TASK TO CARRY OUT:
Return every record below exactly as written, omitting any pictures.

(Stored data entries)
-*-*-
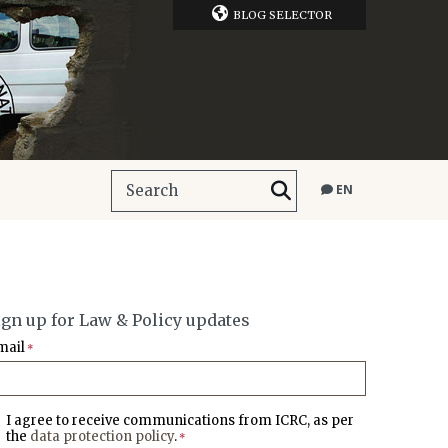
BLOG SELECTOR
EN
ign up for Law & Policy updates
mail
*
I agree to receive communications from ICRC, as per
the
data protection policy
.
*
-*-*-
ANSWER TO THE PROBLEM:
BLOG SELECTOR
EN
ign up for Law & Policy updates
mail
*
I agree to receive communications from ICRC, as per
the
data protection policy
.
*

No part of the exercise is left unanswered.